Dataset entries
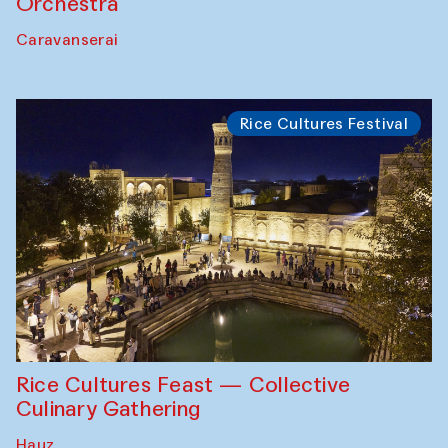
Orchestra
Caravanserai
Rice Cultures Festival
Rice Cultures Feast — Collective
Culinary Gathering
Hauz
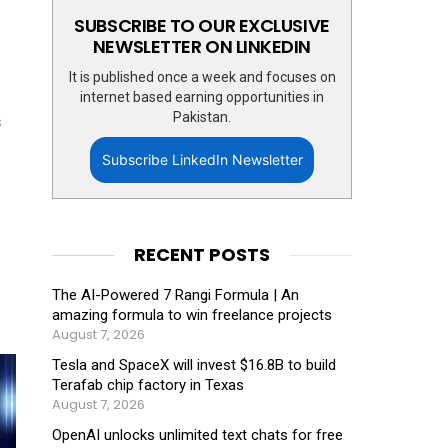
SUBSCRIBE TO OUR EXCLUSIVE
NEWSLETTER ON LINKEDIN
It is published once a week and focuses on
internet based earning opportunities in
Pakistan.
s
Subscribe LinkedIn Newsletter
RECENT POSTS
The AI-Powered 7 Rangi Formula | An
amazing formula to win freelance projects
August 7, 2026
Tesla and SpaceX will invest $16.8B to build
Terafab chip factory in Texas
August 7, 2026
OpenAI unlocks unlimited text chats for free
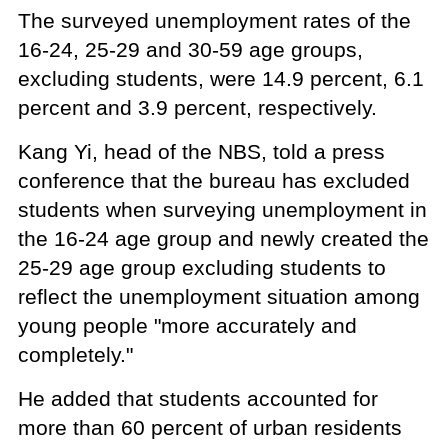
The surveyed unemployment rates of the
16-24, 25-29 and 30-59 age groups,
excluding students, were 14.9 percent, 6.1
percent and 3.9 percent, respectively.
Kang Yi, head of the NBS, told a press
conference that the bureau has excluded
students when surveying unemployment in
the 16-24 age group and newly created the
25-29 age group excluding students to
reflect the unemployment situation among
young people "more accurately and
completely."
He added that students accounted for
more than 60 percent of urban residents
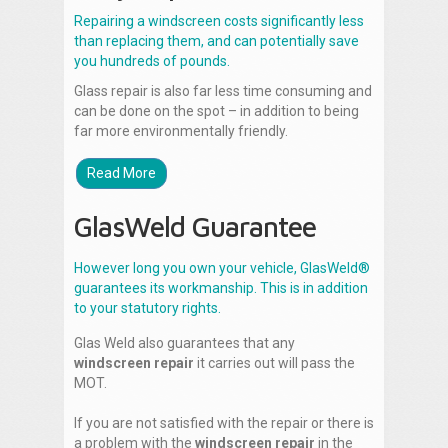
Repairing a windscreen costs significantly less
than replacing them, and can potentially save
you hundreds of pounds.
Glass repair is also far less time consuming and
can be done on the spot – in addition to being
far more environmentally friendly.
Read More
GlasWeld Guarantee
However long you own your vehicle, GlasWeld®
guarantees its workmanship. This is in addition
to your statutory rights.
Glas Weld also guarantees that any
windscreen repair
it carries out will pass the
MOT.
If you are not satisfied with the repair or there is
a problem with the
windscreen repair
in the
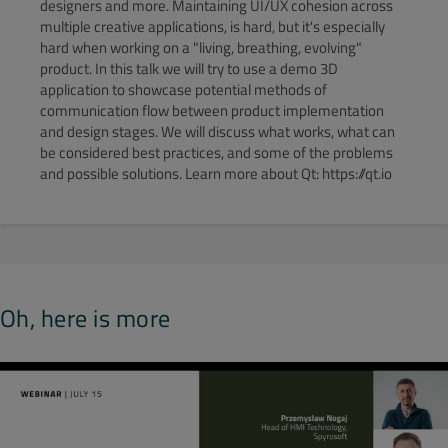
designers and more. Maintaining UI/UX cohesion across
multiple creative applications, is hard, but it's especially
hard when working on a "living, breathing, evolving"
product. In this talk we will try to use a demo 3D
application to showcase potential methods of
communication flow between product implementation
and design stages. We will discuss what works, what can
be considered best practices, and some of the problems
and possible solutions. Learn more about Qt: https://qt.io
Oh, here is more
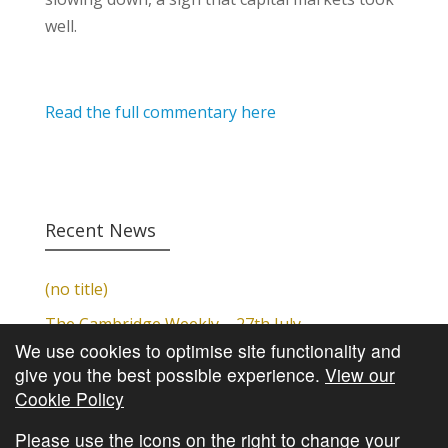
well.
Read the full commentary here
Recent News
(no title)
The Cambridge Weekly – 27th July
We use cookies to optimise site functionality and
Cambridge Video Update
give you the best possible experience.
View our
The Cambridge Weekly – 20th July
Cookie Policy
The Cambridge Weekly – 13th July
Please use the icons on the right to change your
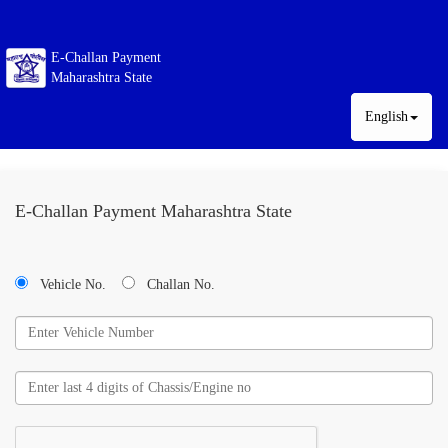
E-Challan Payment
Maharashtra State
English
E-Challan Payment Maharashtra State
Vehicle No.
Challan No.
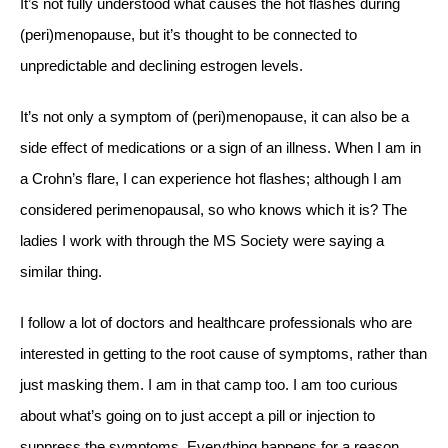
It’s not fully understood what causes the hot flashes during
(peri)menopause, but it’s thought to be connected to
unpredictable and declining estrogen levels.
It’s not only a symptom of (peri)menopause, it can also be a
side effect of medications or a sign of an illness. When I am in
a Crohn’s flare, I can experience hot flashes; although I am
considered perimenopausal, so who knows which it is? The
ladies I work with through the MS Society were saying a
similar thing.
I follow a lot of doctors and healthcare professionals who are
interested in getting to the root cause of symptoms, rather than
just masking them. I am in that camp too. I am too curious
about what’s going on to just accept a pill or injection to
suppress the symptoms. Everything happens for a reason.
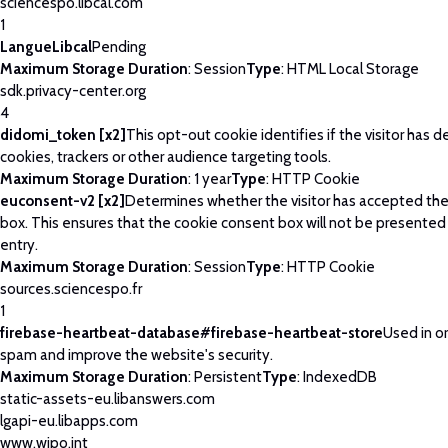
sciencespo.libcal.com
1
LangueLibcal
Pending
Maximum Storage Duration
: Session
Type
: HTML Local Storage
sdk.privacy-center.org
4
didomi_token [x2]
This opt-out cookie identifies if the visitor has 
cookies, trackers or other audience targeting tools.
Maximum Storage Duration
: 1 year
Type
: HTTP Cookie
euconsent-v2 [x2]
Determines whether the visitor has accepted th
box. This ensures that the cookie consent box will not be presented
entry.
Maximum Storage Duration
: Session
Type
: HTTP Cookie
sources.sciencespo.fr
1
firebase-heartbeat-database#firebase-heartbeat-store
Used in o
spam and improve the website's security.
Maximum Storage Duration
: Persistent
Type
: IndexedDB
static-assets-eu.libanswers.com
lgapi-eu.libapps.com
www.wipo.int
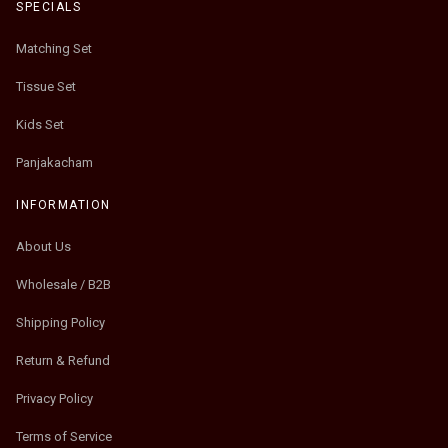
SPECIALS
Matching Set
Tissue Set
Kids Set
Panjakacham
INFORMATION
About Us
Wholesale / B2B
Shipping Policy
Return & Refund
Privacy Policy
Terms of Service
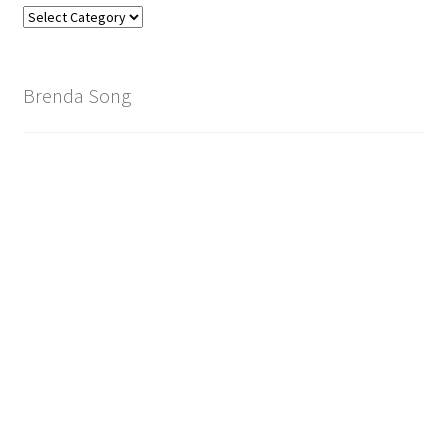
Find
Your
Brand
Brenda Song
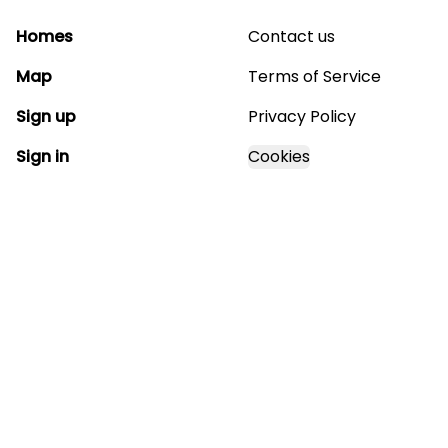
Homes
Contact us
Map
Terms of Service
Sign up
Privacy Policy
Sign in
Cookies
GET STARTED WITH
MAGNOLIA ESTATES
Find, design, and order your next home in a few
clicks.
Sign up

Problem to solve:
Return the records above exactly as written. Do not include their images.

Completed task:
Orchestra
Caravanserai
Rice Cultures Festival
Rice Cultures Feast — Collective
Culinary Gathering
Hauz
SUBSCRIBE TO OUR EXCLUSIVE
NEWSLETTER ON LINKEDIN
It is published once a week and focuses on
internet based earning opportunities in
Pakistan.
s
Subscribe LinkedIn Newsletter
RECENT POSTS
The AI-Powered 7 Rangi Formula | An
amazing formula to win freelance projects
August 7, 2026
Tesla and SpaceX will invest $16.8B to build
Terafab chip factory in Texas
August 7, 2026
OpenAI unlocks unlimited text chats for free
The surveyed unemployment rates of the
16-24, 25-29 and 30-59 age groups,
excluding students, were 14.9 percent, 6.1
percent and 3.9 percent, respectively.
Kang Yi, head of the NBS, told a press
conference that the bureau has excluded
students when surveying unemployment in
the 16-24 age group and newly created the
25-29 age group excluding students to
reflect the unemployment situation among
young people "more accurately and
completely."
He added that students accounted for
more than 60 percent of urban residents
Repairing a windscreen costs significantly less
than replacing them, and can potentially save
you hundreds of pounds.
Glass repair is also far less time consuming and
can be done on the spot – in addition to being
far more environmentally friendly.
Read More
GlasWeld Guarantee
However long you own your vehicle, GlasWeld®
guarantees its workmanship. This is in addition
to your statutory rights.
Glas Weld also guarantees that any
windscreen repair
it carries out will pass the
MOT.
If you are not satisfied with the repair or there is
a problem with the
windscreen repair
in the
designers and more. Maintaining UI/UX cohesion across
multiple creative applications, is hard, but it's especially
hard when working on a "living, breathing, evolving"
product. In this talk we will try to use a demo 3D
application to showcase potential methods of
communication flow between product implementation
and design stages. We will discuss what works, what can
be considered best practices, and some of the problems
and possible solutions. Learn more about Qt: https://qt.io
Oh, here is more
well.
Read the full commentary here
Recent News
(no title)
The Cambridge Weekly – 27th July
We use cookies to optimise site functionality and
Cambridge Video Update
give you the best possible experience.
View our
The Cambridge Weekly – 20th July
Cookie Policy
The Cambridge Weekly – 13th July
Please use the icons on the right to change your
E-Challan Payment
Maharashtra State
English
E-Challan Payment Maharashtra State
Vehicle No.
Challan No.
It’s not fully understood what causes the hot flashes during
(peri)menopause, but it’s thought to be connected to
unpredictable and declining estrogen levels.
It’s not only a symptom of (peri)menopause, it can also be a
side effect of medications or a sign of an illness. When I am in
a Crohn’s flare, I can experience hot flashes; although I am
considered perimenopausal, so who knows which it is? The
ladies I work with through the MS Society were saying a
similar thing.
I follow a lot of doctors and healthcare professionals who are
interested in getting to the root cause of symptoms, rather than
just masking them. I am in that camp too. I am too curious
about what’s going on to just accept a pill or injection to
suppress the symptoms. Everything happens for a reason.
sciencespo.libcal.com
1
LangueLibcal
Pending
Maximum Storage Duration
: Session
Type
: HTML Local Storage
sdk.privacy-center.org
4
didomi_token [x2]
This opt-out cookie identifies if the visitor has 
cookies, trackers or other audience targeting tools.
Maximum Storage Duration
: 1 year
Type
: HTTP Cookie
euconsent-v2 [x2]
Determines whether the visitor has accepted th
box. This ensures that the cookie consent box will not be presented
entry.
Maximum Storage Duration
: Session
Type
: HTTP Cookie
sources.sciencespo.fr
1
firebase-heartbeat-database#firebase-heartbeat-store
Used in o
spam and improve the website's security.
Maximum Storage Duration
: Persistent
Type
: IndexedDB
static-assets-eu.libanswers.com
lgapi-eu.libapps.com
www.wipo.int
SPECIALS
Matching Set
Tissue Set
Kids Set
Panjakacham
INFORMATION
About Us
Wholesale / B2B
Shipping Policy
Return & Refund
Privacy Policy
Terms of Service
Find
Your
Brand
Brenda Song
Homes
Contact us
Map
Terms of Service
Sign up
Privacy Policy
Sign in
Cookies
GET STARTED WITH
MAGNOLIA ESTATES
Find, design, and order your next home in a few
clicks.
Sign up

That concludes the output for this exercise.